Located downtown, you might also check out The New England Holocaust Memorial, which is spectacular architecturally. It’s not a museum, but a memorial built to foster reflection on the impact of bigotry and the outcomes of evil during World War II and to this day. It’s an artful, dramatic experience and doesn’t take long.
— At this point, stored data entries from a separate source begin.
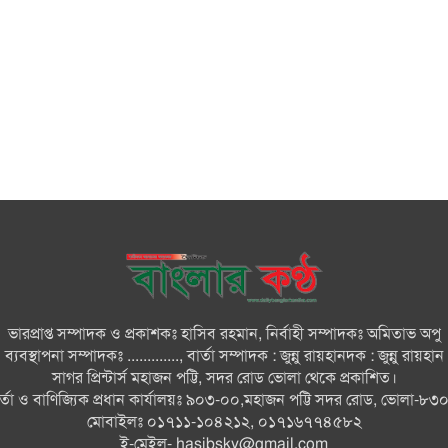
ভারপ্রাপ্ত সম্পাদক ও প্রকাশকঃ হাসিব রহমান, নির্বাহী সম্পাদকঃ অমিতাভ অপু
ব্যবস্থাপনা সম্পাদকঃ ............., বার্তা সম্পাদক : জুন্নু রায়হানদক : জুন্নু রায়হান
সাগর প্রিন্টার্স মহাজন পট্টি, সদর রোড ভোলা থেকে প্রকাশিত।
ার্তা ও বাণিজ্যিক প্রধান কার্যালয়ঃ ৯০৩-০০,মহাজন পট্টি সদর রোড, ভোলা-৮৩
মোবাইলঃ ০১৭১১-১০৪২১২, ০১৭১৬৭৭৪৫৮২
ই-মেইল-
hasibsky@gmail.com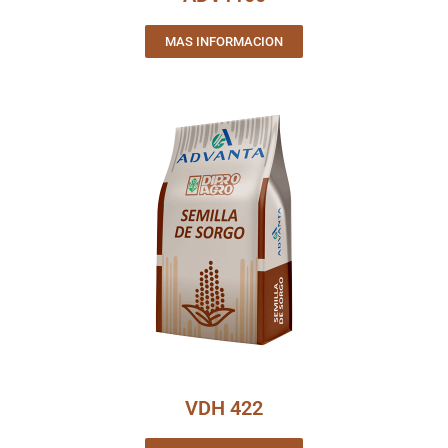
MAS INFORMACION
VDH 422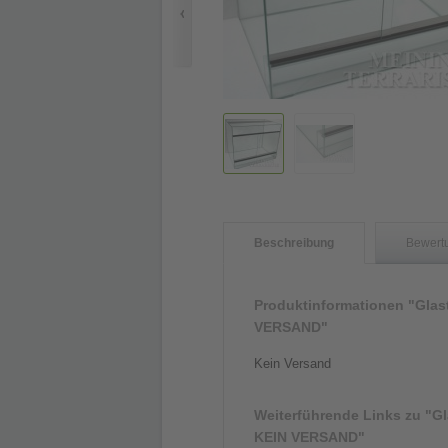
Beschreibung
Bewert
Produktinformationen "Glast
VERSAND"
Kein Versand
Weiterführende Links zu
"Gl
KEIN VERSAND"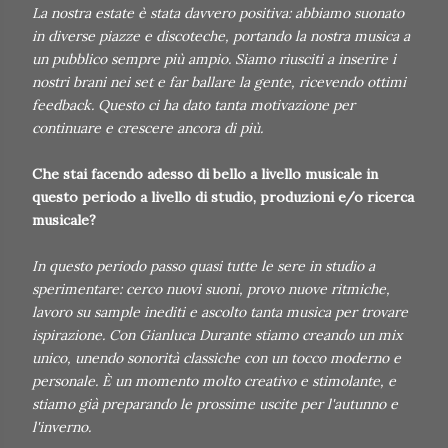
La nostra estate è stata davvero positiva: abbiamo suonato
in diverse piazze e discoteche, portando la nostra musica a
un pubblico sempre più ampio. Siamo riusciti a inserire i
nostri brani nei set e far ballare la gente, ricevendo ottimi
feedback. Questo ci ha dato tanta motivazione per
continuare e crescere ancora di più.
Che stai facendo adesso di bello a livello musicale in
questo periodo a livello di studio, produzioni e/o ricerca
musicale?
In questo periodo passo quasi tutte le sere in studio a
sperimentare: cerco nuovi suoni, provo nuove ritmiche,
lavoro su sample inediti e ascolto tanta musica per trovare
ispirazione. Con Gianluca Durante stiamo creando un mix
unico, unendo sonorità classiche con un tocco moderno e
personale. È un momento molto creativo e stimolante, e
stiamo già preparando le prossime uscite per l'autunno e
l'inverno.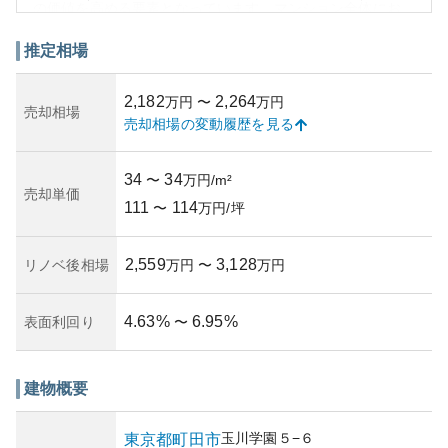
の価値を高める要素となっています。マンション全体にお
ける管理状況も良好で、住民に安心感をもたらします。
資産性に関しては、交通利便性や周辺環境の優良さによ
推定相場
り、安定した不動産価値の維持が期待できます。ただし、
中古物件であるため、新築に比べると資産価値の上昇は限
2,182
2,264
万円
〜
万円
定的です。
売却相場
売却相場の変動履歴を見る
所有リスクとしては、老朽化による修繕費や管理費の増大
が考えられますが、この物件は管理状況が良好なため、リ
スクは低減されています。しかし、将来的な大規模修繕の
34
34
〜
万円/m²
可能性や近隣の開発計画などの外部要因も検討する必要が
売却単価
111
114
あります。
〜
万円/坪
2,559
3,128
リノベ後相場
万円
〜
万円
4.63
%
6.95
%
表面利回り
〜
建物概要
玉川学園
５−６
東京都
町田市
Catch a touring show…cheap!
Boston has its share of great theater, with a fair amount of Broadway tours making there way here each year. There’s Mean Girls, Blue Man Group, Gloria: A Life, and coming soon, Fiddler on the Roof, and Matthew Broderick and Sarah Jessica Parker in Neil Simon’s Plaza Suite. Look for tickets at Boston-Theater.com. And if you want to grab tickets cheaper the day of show, you can do that too! Find Arts Boston booths in Copley Square and Faneuil Hall — and be sure to get there early, if you don’t want to wait outside long.
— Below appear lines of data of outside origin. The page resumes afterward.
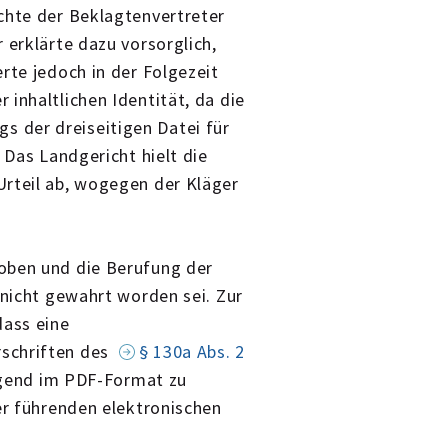
chte der Beklagtenvertreter
 erklärte dazu vorsorglich,
rte jedoch in der Folgezeit
inhaltlichen Identität, da die
 der dreiseitigen Datei für
 Das Landgericht hielt die
Urteil ab, wogegen der Kläger
oben und die Berufung der
 nicht gewahrt worden sei. Zur
dass eine
schriften des
§ 130a Abs. 2
end im PDF-Format zu
er führenden elektronischen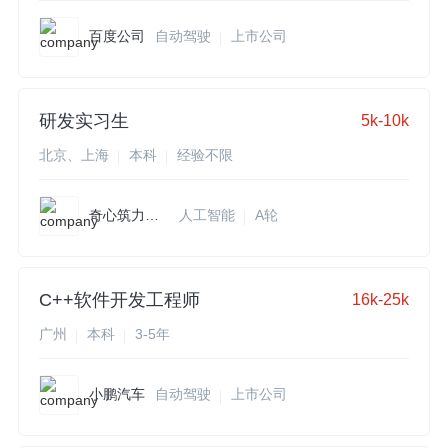
百度公司
自动驾驶
上市公司
研发实习生
5k-10k
北京、上海
本科
经验不限
奇心筑力科技
人工智能
A轮
C++软件开发工程师
16k-25k
广州
本科
3-5年
小鹏汽车
自动驾驶
上市公司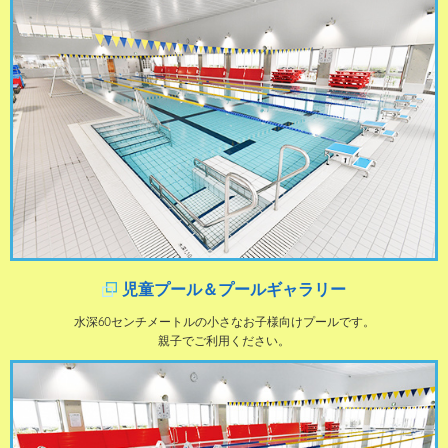
児童プール＆プールギャラリー
水深60センチメートルの小さなお子様向けプールです。
親子でご利用ください。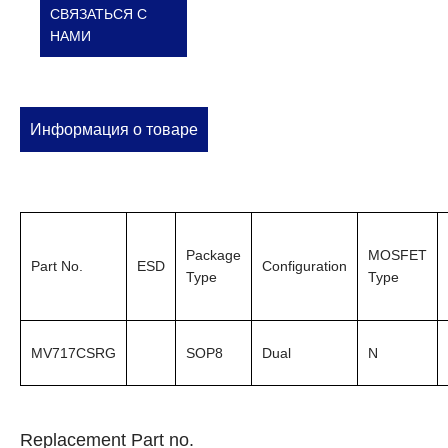
СВЯЗАТЬСЯ С
НАМИ
Информация о товаре
Package
MOSFET
Part No.
ESD
Configuration
Type
Type
MV717CSRG
SOP8
Dual
N
Replacement Part no.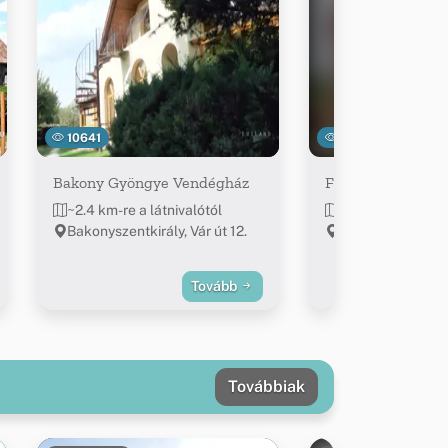
10641
3035
Bakony Gyöngye Vendégház
Ferrata vendégh
~2.4 km-re a látnivalótól
~2.4 km-re a látn
Bakonyszentkirály, Vár út 12.
Csesznek, Watha
utca 55-57
Tovább
Továbbiak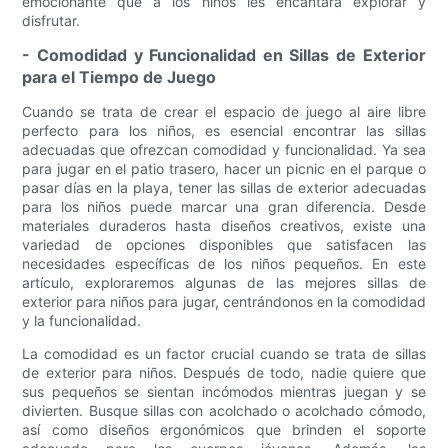
emocionante que a los niños les encantará explorar y
disfrutar.
- Comodidad y Funcionalidad en Sillas de Exterior
para el Tiempo de Juego
Cuando se trata de crear el espacio de juego al aire libre
perfecto para los niños, es esencial encontrar las sillas
adecuadas que ofrezcan comodidad y funcionalidad. Ya sea
para jugar en el patio trasero, hacer un picnic en el parque o
pasar días en la playa, tener las sillas de exterior adecuadas
para los niños puede marcar una gran diferencia. Desde
materiales duraderos hasta diseños creativos, existe una
variedad de opciones disponibles que satisfacen las
necesidades específicas de los niños pequeños. En este
artículo, exploraremos algunas de las mejores sillas de
exterior para niños para jugar, centrándonos en la comodidad
y la funcionalidad.
La comodidad es un factor crucial cuando se trata de sillas
de exterior para niños. Después de todo, nadie quiere que
sus pequeños se sientan incómodos mientras juegan y se
divierten. Busque sillas con acolchado o acolchado cómodo,
así como diseños ergonómicos que brinden el soporte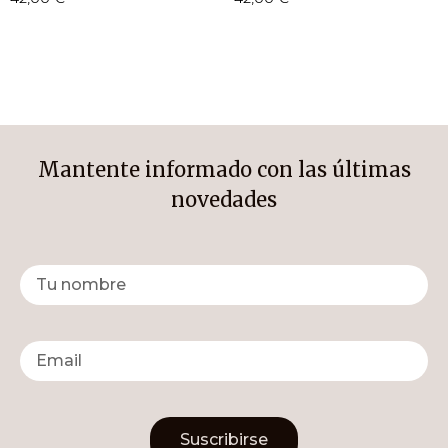
Mantente informado con las últimas
novedades
Suscribirse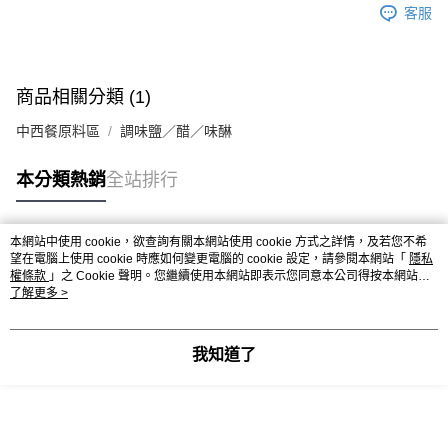
※ 請注意：結帳手續完成當下不需立刻繳費，但若您需要取消訂單，請聯絡
每筆NT$90，滿NT$990(含以上)免運費
客服
購買商品的店家。未經商家同意取消之訂單仍視為有效，需透過AFTEE先享
後付繳納相關費用。
7-11取貨付款-重量限制含紙箱10kg，請控制商品重量在9~9.5
※ 交易是否成功請以「AFTEE先享後付 」之結帳頁面顯示為準，若有關於
kg
是否繳費成功／繳費後需取消欲退款等相關疑問，請聯繫「AFTEE先享後付
客戶支援中心」
https://netprotections.freshdesk.com/support/home
每筆NT$90，滿NT$990(含以上)免運費
商品相關分類 (1)
【注意事項】
中西餐原料區
調味鹽／醋／味醂
付款後7-11取貨-重量限制含紙箱10kg，請控制商品重量在9~
１．透過由恩沛科技股份有限公司提供之「AFTEE先享後付」服務完成之交
9.5kg
易，需依本服務之必要範圍內提供個人資料，並將交易相關給付款項請求債
本分類熱銷
全站排行
權轉讓予恩沛科技股份有限公司。
每筆NT$90，滿NT$990(含以上)免運費
２．關於個人資料處理事宜，請瀏覽以下網址：
https://aftee.tw/terms/#terms3
宅配-新竹物流
３．未成年的使用者請事先徵得法定代理人或監護人之同意方可使用
本網站中使用 cookie，欲查詢有關本網站使用 cookie 方式之詳情，及若您不希
每筆NT$150，滿NT$2,000(含以上)免運費
熱門標籤
「AFTEE先享後付」，若未經同意申辦者引起之損失，本公司不負相關責
望在電腦上使用 cookie 時應如何變更電腦的 cookie 設定，請參閱本網站「
隱私
任。
權條款
」之 Cookie 聲明。您繼續使用本網站即表示您同意本公司得按本網站使
離島客戶-中華郵政
４．使用「AFTEE先享後付」時，將依據個別帳號之用戶狀況，依本公司即
用條款之 Cookie 聲明使用 cookie。
了解更多 >
時審查核予不同之上限額度；若仍有額度不足之情形，本公司將視審查結果
每筆NT$120，滿NT$2,000(含以上)免運費
請求用戶進行身份認證。
５．嚴禁一人註冊多個帳號或使用他人資訊註冊。若發現惡意使用之情形，
我知道了
恩沛科技股份有限公司將有權停止該用戶之使用額度並採取法律行動。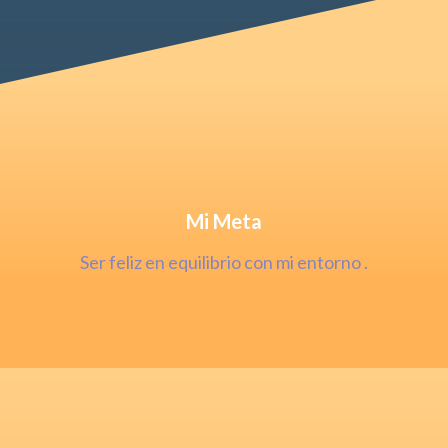
Mi Meta
Ser feliz en equilibrio con mi entorno .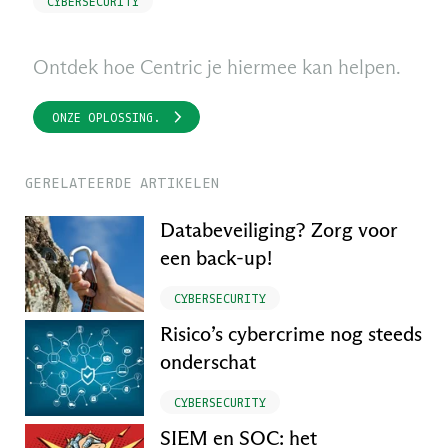
CYBERSECURITY
Ontdek hoe Centric je hiermee kan helpen.
ONZE OPLOSSING.
GERELATEERDE ARTIKELEN
Databeveiliging? Zorg voor
een back-up!
CYBERSECURITY
Risico’s cybercrime nog steeds
onderschat
CYBERSECURITY
SIEM en SOC: het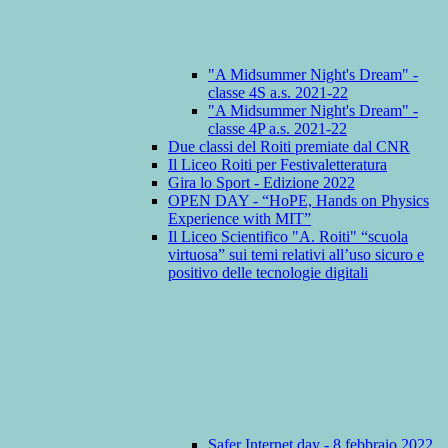
"A Midsummer Night's Dream" -
classe 4S a.s. 2021-22
"A Midsummer Night's Dream" -
classe 4P a.s. 2021-22
Due classi del Roiti premiate dal CNR
Il Liceo Roiti per Festivaletteratura
Gira lo Sport - Edizione 2022
OPEN DAY - “HoPE, Hands on Physics
Experience with MIT”
Il Liceo Scientifico "A. Roiti" “scuola
virtuosa” sui temi relativi all’uso sicuro e
positivo delle tecnologie digitali
Safer Internet day - 8 febbraio 2022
Take a Duck Tour. Don’t laugh.
This famous sightseeing tour is more fun than you’d think, especially if you have a great guide, and give you a terrific chance to get an overview of Boston, with lots of trivia you might not otherwise know. It may even give you ideas for where to spend more time later. Just know it’s only open starting March 21, so while it may still feel like winter in Boston then, it is officially spring.
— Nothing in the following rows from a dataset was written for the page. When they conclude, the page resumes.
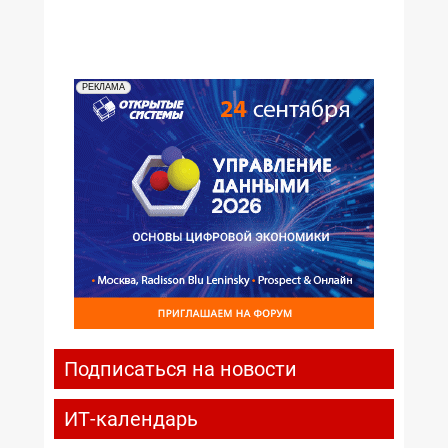
РЕКЛАМА
Подписаться на новости
ИТ-календарь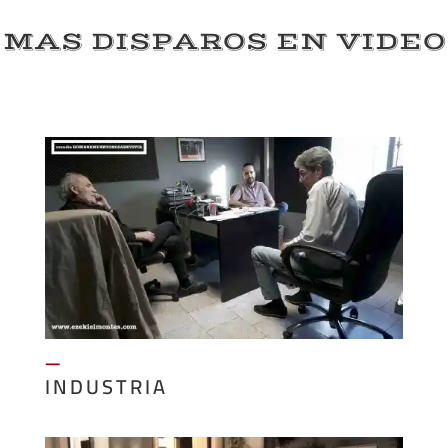
MAS DISPAROS EN VIDEO
—
INDUSTRIA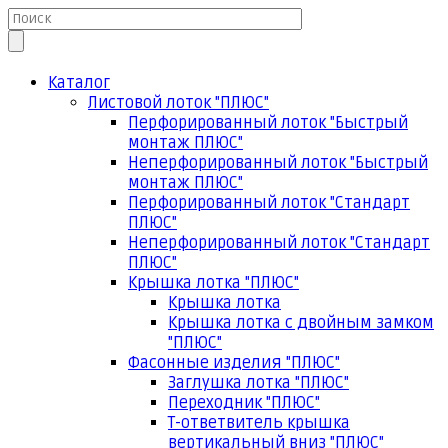
Каталог
Листовой лоток "ПЛЮС"
Перфорированный лоток "Быстрый
монтаж ПЛЮС"
Неперфорированный лоток "Быстрый
монтаж ПЛЮС"
Перфорированный лоток "Стандарт
ПЛЮС"
Неперфорированный лоток "Стандарт
ПЛЮС"
Крышка лотка "ПЛЮС"
Крышка лотка
Крышка лотка с двойным замком
"ПЛЮС"
Фасонные изделия "ПЛЮС"
Заглушка лотка "ПЛЮС"
Переходник "ПЛЮС"
Т-ответвитель крышка
вертикальный вниз "ПЛЮС"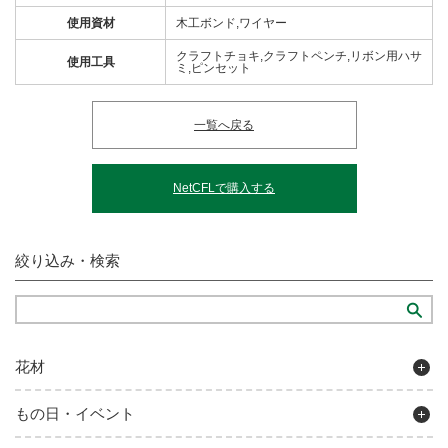
使用資材
木工ボンド,ワイヤー
クラフトチョキ,クラフトペンチ,リボン用ハサ
使用工具
ミ,ピンセット
一覧へ戻る
NetCFLで購入する
絞り込み・検索
花材
もの日・イベント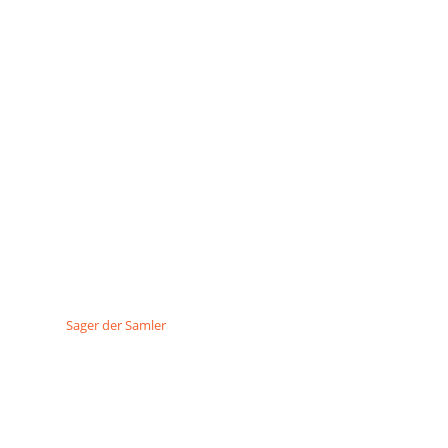
Sager der Samler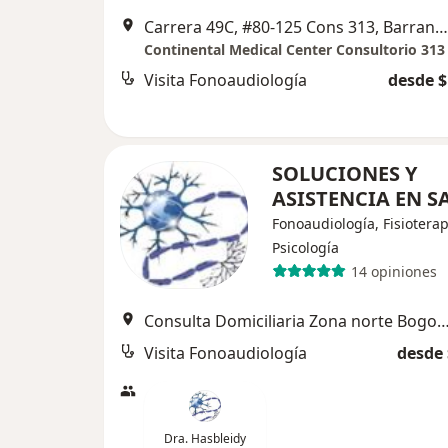
Carrera 49C, #80-125 Cons 313, Barranquilla
Continental Medical Center Consultorio 313
Visita Fonoaudiología
desde $
SOLUCIONES Y
ASISTENCIA EN 
Fonoaudiología, Fisioterap
Psicología
14 opiniones
Consulta Domiciliaria Zona norte Bogota
Visita Fonoaudiología
desde 
Dra. Hasbleidy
Eat your way through every neighborhood
This could be a post in itself so I’ll just highlight a few favorites here.
Greenway Food Trucks and Custom House. Photo Credit: Kyle Klein.
I’d be neglectful if I didn’t mention those food trucks teens love so much — there are dozens parked around the Greenway public park. Teens love food trucks, and there are dozens floating around The Greenway. From Indian food and Korean fusion to fresh seafood and grilled cheese, there’s something for every palate. Plus, it’s pretty affordable! Check out the Food Truck Schedule for what’s there each day, year round.
In the North End, be sure to grab pasta, great pizza, or visit the wonderful bakeries selling cannoli and gelato. A few spots that we love include Al Dente, Antico Forno, and Bricco for pasta, pizza and a yummy breadbasket.
If your teens love Chinese food, Boston’s Chinatown is where you’ll find authentic dumplings, hot pot, dim sum, or if you’re craving something sweet, try red bean mooncakes and egg tarts. You’ll also find markets and shops full of Chinese delicacies and places to get bubble tea. The Q Restaurant is a good spot for Mongolian hot pots.
Pho Basil is just one of many, many great Back Bay restaurants, and if you’re into Vietnamese it’s worth a visit for Saigon noodles, drunken noodles and excellent pad Thai. It’s also worth what is frequently a long wait for a table. (Pro tip: Grab a soda at Wendy’s next door to get out of the cold.)
For something a little special, stop by the Langham Hotel for afternoon tea. It will get your teens out of the cold and warm you up with hot tea, scones with jam and clotted cream, and even hot chocolate with toasted marshmallows. It’s an experience! (Note: The hotel is currently under renovations and re-opens in summer of 2020.)
After a visit to the ICA or the Tea Party Museum, Gather is absolutely the best lunch in town. Order delicious, fresh food at the counter from soups to sandwiches to pastries, then enjoy at your leisure. Or if you’ve just come out of Mass MoCA, Lickety Split is a family-owned cafe right next door, with excellent burritos, paninis, and a daily soup of the day. They make delicious homemade ice-cream, too.
And of course, there’s always Legal Seafood. Yes, it’s a chain now, but there’s still something so fun about going to where it all began. Besides, the lobstah is still fantastic, and have you really eaten in Boston until you’ve had lobster somewhere?